YOUR TASK: Write the entries out again exactly; any picture among them gets left out.

Source records
- Opening Delimiter -

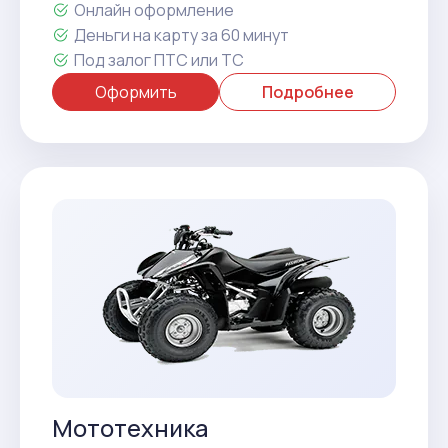
Онлайн оформление
Деньги на карту за 60 минут
Под залог ПТС или ТС
Оформить
Подробнее
Мототехника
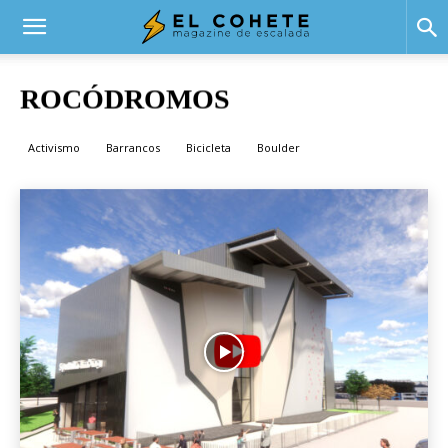
El
ROCÓDROMOS
Inicio
Rocódromos
Cohete
Activismo
Barrancos
Bicicleta
Boulder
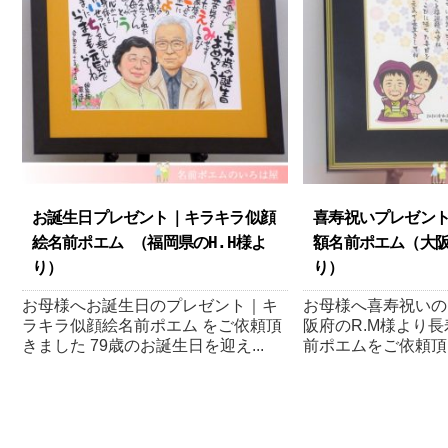
お誕生日プレゼント｜キラキラ似顔
喜寿祝いプレゼン
絵名前ポエム （福岡県のH.H様よ
額名前ポエム（大阪
り ）
り ）
お母様へお誕生日のプレゼント｜キ
お母様へ喜寿祝いの
ラキラ似顔絵名前ポエム をご依頼頂
阪府のR.M様より
きました 79歳のお誕生日を迎え...
前ポエムをご依頼頂きま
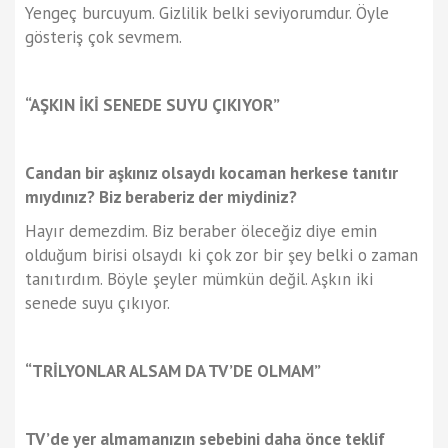
Yengeç burcuyum. Gizlilik belki seviyorumdur. Öyle
gösteriş çok sevmem.
“AŞKIN İKİ SENEDE SUYU ÇIKIYOR”
Candan bir aşkınız olsaydı kocaman herkese tanıtır
mıydınız? Biz beraberiz der miydiniz?
Hayır demezdim. Biz beraber öleceğiz diye emin
olduğum birisi olsaydı ki çok zor bir şey belki o zaman
tanıtırdım. Böyle şeyler mümkün değil. Aşkın iki
senede suyu çıkıyor.
“TRİLYONLAR ALSAM DA TV’DE OLMAM”
TV’de yer almamanızın sebebini daha önce teklif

- Closing Delimiter -

THE ANSWER:
Онлайн оформление
Деньги на карту за 60 минут
Под залог ПТС или ТС
Оформить
Подробнее
Мототехника
El
ROCÓDROMOS
Inicio
Rocódromos
Cohete
Activismo
Barrancos
Bicicleta
Boulder
お誕生日プレゼント｜キラキラ似顔
喜寿祝いプレゼン
絵名前ポエム （福岡県のH.H様よ
額名前ポエム（大阪
り ）
り ）
お母様へお誕生日のプレゼント｜キ
お母様へ喜寿祝いの
ラキラ似顔絵名前ポエム をご依頼頂
阪府のR.M様より
きました 79歳のお誕生日を迎え...
前ポエムをご依頼頂きま
Yengeç burcuyum. Gizlilik belki seviyorumdur. Öyle
gösteriş çok sevmem.
“AŞKIN İKİ SENEDE SUYU ÇIKIYOR”
Candan bir aşkınız olsaydı kocaman herkese tanıtır
mıydınız? Biz beraberiz der miydiniz?
Hayır demezdim. Biz beraber öleceğiz diye emin
olduğum birisi olsaydı ki çok zor bir şey belki o zaman
tanıtırdım. Böyle şeyler mümkün değil. Aşkın iki
senede suyu çıkıyor.
“TRİLYONLAR ALSAM DA TV’DE OLMAM”
TV’de yer almamanızın sebebini daha önce teklif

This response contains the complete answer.